Free A Nice Fling is Hard to Find by Sarah Mlynowski

Book: A Nice Fling is Hard to Find by Sarah Mlynowski Read Free Book Online
Authors: Sarah Mlynowski
Tuesday, July 10, 7:22 P.M.
    Dear TJ (aka Travel Journal),
    I’m here! I’m on the plane! I did it!
    I can’t believe I’m actually going to FRANCE. I am so sophisticated.
    Okay, fine, in my ratty sweatpants, T-shirt, and ponytail, I
am not looking so sophisticated, but that’s hardly the point. I AM GOING TO
FRANCE. As soon as the plane takes off. In eight—wait, make that
seven!—minutes.
    I almost missed the plane due to my parents’ fanatical
hugging. My mom was full-on whimpering, and even my Dad’s eyes were glistening
(although he tried to pretend he got dirt stuck in his contacts). I reminded
them that I would only be gone for eleven days (one night on the plane, four
nights in Paris, one night on a train, two nights in the Alps, and three nights
in Nice—pronounced Niece —which is on the Riviera), but my mom would not
calm down.
    “Are you sure you want to go?” she asked, her voice shaking.
    I nodded.
    “But what if you break something?”
    “Then I’ll go to the hospital,” I said, attempting to sound
calm.
    “But you don’t speak French!”
    “Mom, there’s a translator with the tour.”
    “Well, then stay with the tour at all times,” she ordered.
    “Of course.” Maybe.
    “And don’t talk to strangers, Lindsay,” she warned.
    “Sure.” Please. The entire point of this trip is TO talk to
strangers.

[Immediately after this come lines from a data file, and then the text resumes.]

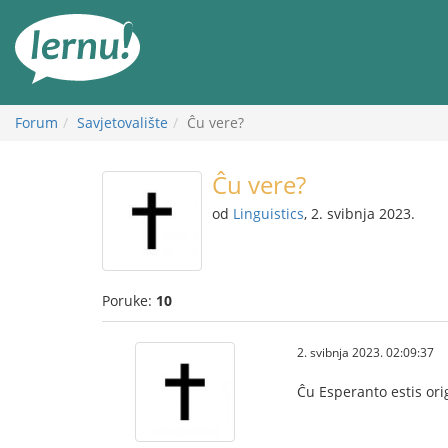
Sadržaj
Forum
Savjetovalište
Ĉu vere?
Ĉu vere?
od
Linguistics
, 2. svibnja 2023.
Poruke:
10
2. svibnja 2023. 02:09:37
Ĉu Esperanto estis origi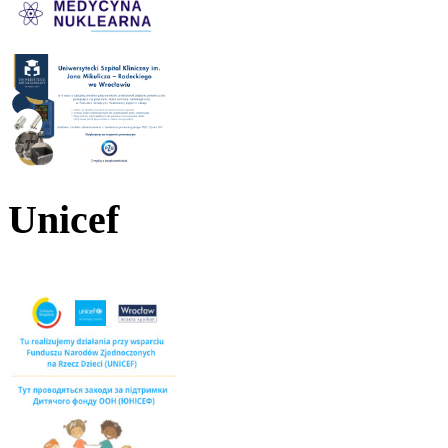
Unicef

Because in France, I will be wild. I will be wild and have a mad
fling with a gorgeous Frenchman named Jacques or Jean-Claude who will look deep
into my eyes and feed me Brie on bite-sized baguettes.
    “Better safe than sorry,” my mom said, and I rolled my eyes.
    See, so far everything about my life has been careful. I’ve
never been out of the US before. I’ve barely been out of New York State (one
trip to Florida does not a world traveler make). I have a younger brother named
Jack, a dog named Ralph, I live in a nice house in Long Island, I have a 3.8
GPA, my parents are happily married . . . and I’ve probably put you, dear TJ,
to sleep. Because there is nothing remotely interesting, remotely scandalous,
about my existence thus far. I never skip school. I never yell at my parents.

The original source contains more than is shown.